The task
Tally the lines below that contain the word "oder". Only the total should be given.

Study material
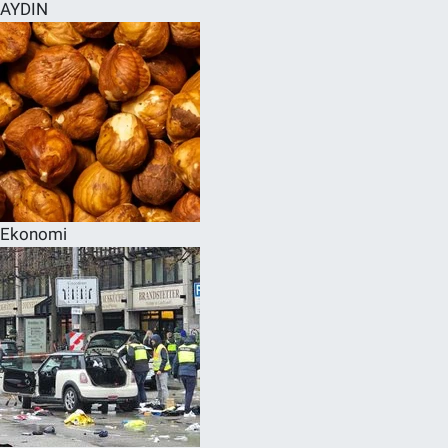
AYDIN
Ekonomi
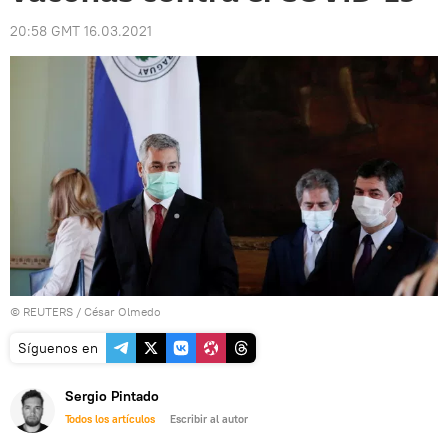
20:58 GMT 16.03.2021
©
REUTERS
/ César Olmedo
Síguenos en
Sergio Pintado
Todos los artículos
Escribir al autor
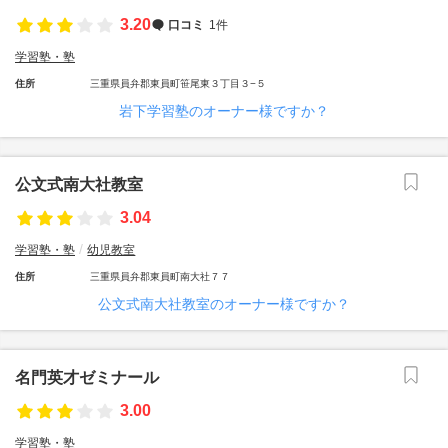
3.20
口コミ
1件
学習塾・塾
住所
三重県員弁郡東員町笹尾東３丁目３−５
岩下学習塾のオーナー様ですか？
公文式南大社教室
3.04
学習塾・塾
幼児教室
住所
三重県員弁郡東員町南大社７７
公文式南大社教室のオーナー様ですか？
名門英才ゼミナール
3.00
学習塾・塾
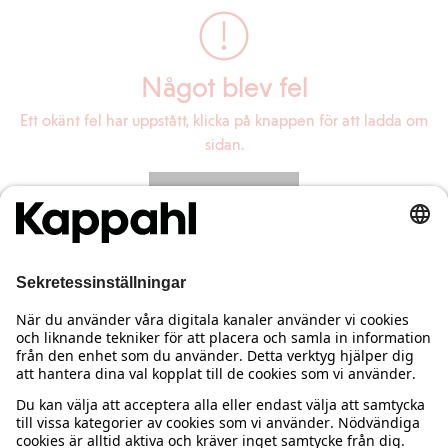
Något blev fel
Ett okänt fel har uppstått, klicka på knappen för att ladda om
sidan.
Ladda om sidan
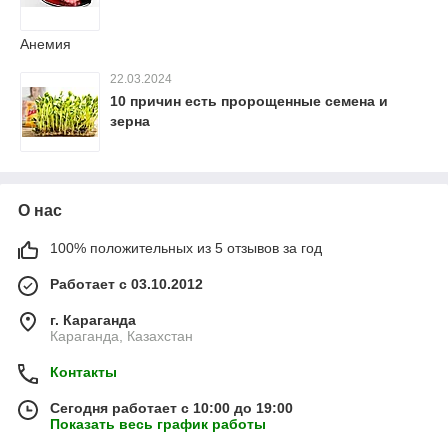
Анемия
22.03.2024
10 причин есть пророщенные семена и
зерна
О нас
100% положительных из 5 отзывов за год
Работает с 03.10.2012
г. Караганда
Караганда, Казахстан
Контакты
Сегодня работает с 10:00 до 19:00
Показать весь график работы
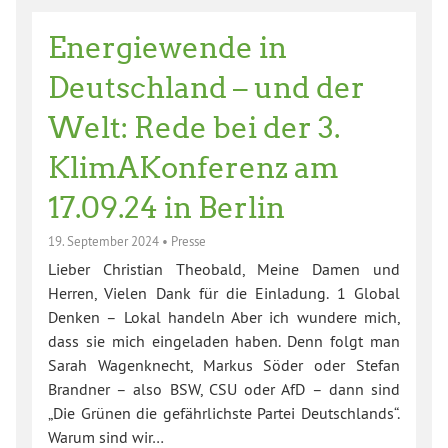
Energiewende in
Deutschland – und der
Welt: Rede bei der 3.
KlimAKonferenz am
17.09.24 in Berlin
19. September 2024
•
Presse
Lieber Christian Theobald, Meine Damen und
Herren, Vielen Dank für die Einladung. 1 Global
Denken – Lokal handeln Aber ich wundere mich,
dass sie mich eingeladen haben. Denn folgt man
Sarah Wagenknecht, Markus Söder oder Stefan
Brandner – also BSW, CSU oder AfD – dann sind
„Die Grünen die gefährlichste Partei Deutschlands“.
Warum sind wir…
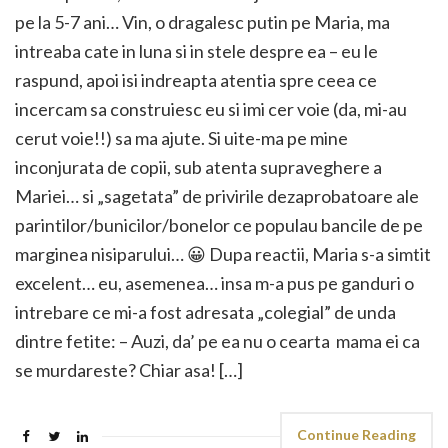
pe la 5-7 ani… Vin, o dragalesc putin pe Maria, ma
intreaba cate in luna si in stele despre ea – eu le
raspund, apoi isi indreapta atentia spre ceea ce
incercam sa construiesc eu si imi cer voie (da, mi-au
cerut voie!!) sa ma ajute. Si uite-ma pe mine
inconjurata de copii, sub atenta supraveghere a
Mariei… si „sagetata” de privirile dezaprobatoare ale
parintilor/bunicilor/bonelor ce populau bancile de pe
marginea nisiparului… 😀 Dupa reactii, Maria s-a simtit
excelent… eu, asemenea… insa m-a pus pe ganduri o
intrebare ce mi-a fost adresata „colegial” de unda
dintre fetite: – Auzi, da’ pe ea nu o cearta mama ei ca
se murdareste? Chiar asa! […]
Continue Reading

Answer space
2